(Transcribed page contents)
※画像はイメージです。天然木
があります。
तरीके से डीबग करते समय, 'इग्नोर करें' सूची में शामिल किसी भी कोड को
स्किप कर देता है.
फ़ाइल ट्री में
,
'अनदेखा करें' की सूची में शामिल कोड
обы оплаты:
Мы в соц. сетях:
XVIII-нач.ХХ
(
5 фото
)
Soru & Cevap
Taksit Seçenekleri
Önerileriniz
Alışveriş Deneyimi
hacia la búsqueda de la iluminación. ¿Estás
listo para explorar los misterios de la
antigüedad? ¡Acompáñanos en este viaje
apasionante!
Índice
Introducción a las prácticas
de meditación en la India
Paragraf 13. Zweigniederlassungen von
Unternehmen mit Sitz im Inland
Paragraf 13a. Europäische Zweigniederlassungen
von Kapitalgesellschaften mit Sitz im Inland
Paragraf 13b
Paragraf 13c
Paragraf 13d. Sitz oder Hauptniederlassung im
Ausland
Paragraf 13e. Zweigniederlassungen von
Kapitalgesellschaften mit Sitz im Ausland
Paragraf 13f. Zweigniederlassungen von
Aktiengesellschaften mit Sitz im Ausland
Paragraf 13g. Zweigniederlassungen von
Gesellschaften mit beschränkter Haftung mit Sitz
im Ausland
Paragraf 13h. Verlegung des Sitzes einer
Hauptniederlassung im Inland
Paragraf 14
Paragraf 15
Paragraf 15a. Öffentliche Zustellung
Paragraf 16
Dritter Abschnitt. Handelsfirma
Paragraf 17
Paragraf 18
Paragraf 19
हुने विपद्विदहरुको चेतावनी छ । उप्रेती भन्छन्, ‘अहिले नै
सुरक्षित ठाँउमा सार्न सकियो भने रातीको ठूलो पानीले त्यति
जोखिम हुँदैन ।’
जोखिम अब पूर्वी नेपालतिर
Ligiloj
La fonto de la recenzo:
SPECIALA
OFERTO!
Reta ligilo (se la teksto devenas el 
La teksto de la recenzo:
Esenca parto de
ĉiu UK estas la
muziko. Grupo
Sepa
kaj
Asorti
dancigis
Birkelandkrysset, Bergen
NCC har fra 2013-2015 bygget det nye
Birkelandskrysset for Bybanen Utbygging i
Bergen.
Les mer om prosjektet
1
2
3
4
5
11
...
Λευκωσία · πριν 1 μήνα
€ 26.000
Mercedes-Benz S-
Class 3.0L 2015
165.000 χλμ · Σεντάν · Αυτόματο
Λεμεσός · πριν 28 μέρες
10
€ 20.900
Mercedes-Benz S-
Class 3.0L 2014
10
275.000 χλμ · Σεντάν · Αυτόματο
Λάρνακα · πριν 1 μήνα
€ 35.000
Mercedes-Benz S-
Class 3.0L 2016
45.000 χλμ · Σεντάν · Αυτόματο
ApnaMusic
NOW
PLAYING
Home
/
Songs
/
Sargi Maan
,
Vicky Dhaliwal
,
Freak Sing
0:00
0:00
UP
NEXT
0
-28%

WHAT IS EXPECTED: With no alteration of any kind, give the data again in full.

ANSWER SECTION:
※画像はイメージです。天然木
があります。
तरीके से डीबग करते समय, 'इग्नोर करें' सूची में शामिल किसी भी कोड को
स्किप कर देता है.
फ़ाइल ट्री में
,
'अनदेखा करें' की सूची में शामिल कोड
обы оплаты:
Мы в соц. сетях:
XVIII-нач.ХХ
(
5 фото
)
Soru & Cevap
Taksit Seçenekleri
Önerileriniz
Alışveriş Deneyimi
hacia la búsqueda de la iluminación. ¿Estás
listo para explorar los misterios de la
antigüedad? ¡Acompáñanos en este viaje
apasionante!
Índice
Introducción a las prácticas
de meditación en la India
Paragraf 13. Zweigniederlassungen von
Unternehmen mit Sitz im Inland
Paragraf 13a. Europäische Zweigniederlassungen
von Kapitalgesellschaften mit Sitz im Inland
Paragraf 13b
Paragraf 13c
Paragraf 13d. Sitz oder Hauptniederlassung im
Ausland
Paragraf 13e. Zweigniederlassungen von
Kapitalgesellschaften mit Sitz im Ausland
Paragraf 13f. Zweigniederlassungen von
Aktiengesellschaften mit Sitz im Ausland
Paragraf 13g. Zweigniederlassungen von
Gesellschaften mit beschränkter Haftung mit Sitz
im Ausland
Paragraf 13h. Verlegung des Sitzes einer
Hauptniederlassung im Inland
Paragraf 14
Paragraf 15
Paragraf 15a. Öffentliche Zustellung
Paragraf 16
Dritter Abschnitt. Handelsfirma
Paragraf 17
Paragraf 18
Paragraf 19
हुने विपद्विदहरुको चेतावनी छ । उप्रेती भन्छन्, ‘अहिले नै
सुरक्षित ठाँउमा सार्न सकियो भने रातीको ठूलो पानीले त्यति
जोखिम हुँदैन ।’
जोखिम अब पूर्वी नेपालतिर
Ligiloj
La fonto de la recenzo:
SPECIALA
OFERTO!
Reta ligilo (se la teksto devenas el 
La teksto de la recenzo:
Esenca parto de
ĉiu UK estas la
muziko. Grupo
Sepa
kaj
Asorti
dancigis
Birkelandkrysset, Bergen
NCC har fra 2013-2015 bygget det nye
Birkelandskrysset for Bybanen Utbygging i
Bergen.
Les mer om prosjektet
1
2
3
4
5
11
...
Λευκωσία · πριν 1 μήνα
€ 26.000
Mercedes-Benz S-
Class 3.0L 2015
165.000 χλμ · Σεντάν · Αυτόματο
Λεμεσός · πριν 28 μέρες
10
€ 20.900
Mercedes-Benz S-
Class 3.0L 2014
10
275.000 χλμ · Σεντάν · Αυτόματο
Λάρνακα · πριν 1 μήνα
€ 35.000
Mercedes-Benz S-
Class 3.0L 2016
45.000 χλμ · Σεντάν · Αυτόματο
ApnaMusic
NOW
PLAYING
Home
/
Songs
/
Sargi Maan
,
Vicky Dhaliwal
,
Freak Sing
0:00
0:00
UP
NEXT
0
-28%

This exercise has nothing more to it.